Other observers see Apple v. Pepper as auguring bigger changes to come. In a speech to a business lobbying group last month, Deputy Assistant Attorney General Michael Murray said the case affirmed Illinois Brick in name, “but the foundation has been laid for a subsequent case overturning” it. Indeed, a bipartisan group of 31 state attorneys general filed an amicus brief in Apple v. Pepper asking the Supreme Court to reverse Illinois Brick entirely. They argued that Illinois Brick “adopted the legal fiction that illegal overcharges are never passed on to end users by intermediary parties who bought from an antitrust violator.” These and other policy concerns and predictions, they concluded, “have been undermined by subsequent experience and events,” requiring a new model for antitrust analysis.
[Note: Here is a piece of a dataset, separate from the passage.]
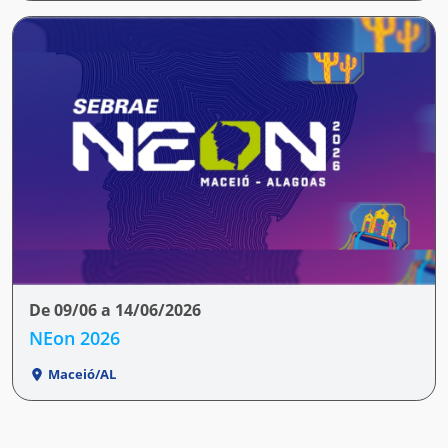
De 09/06 a 14/06/2026
NEon 2026
Maceió/AL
The Supreme Court was unwilling to go that far, and Illinois Brick stands for now. So does the App Store’s pricing regime. But Apple v. Pepper suggests that both face uncertain futures.
Matthew Hans is a shareholder and vice-chair of the Antitrust Group at Polsinelli PC. He provides antitrust guidance to health care providers in transactions, in investigations, and in litigation. Phillip Zeeck is an associate at Polsinelli PC. He represents health care, finance, and telecommunications clients in resolving commercial and antitrust disputes.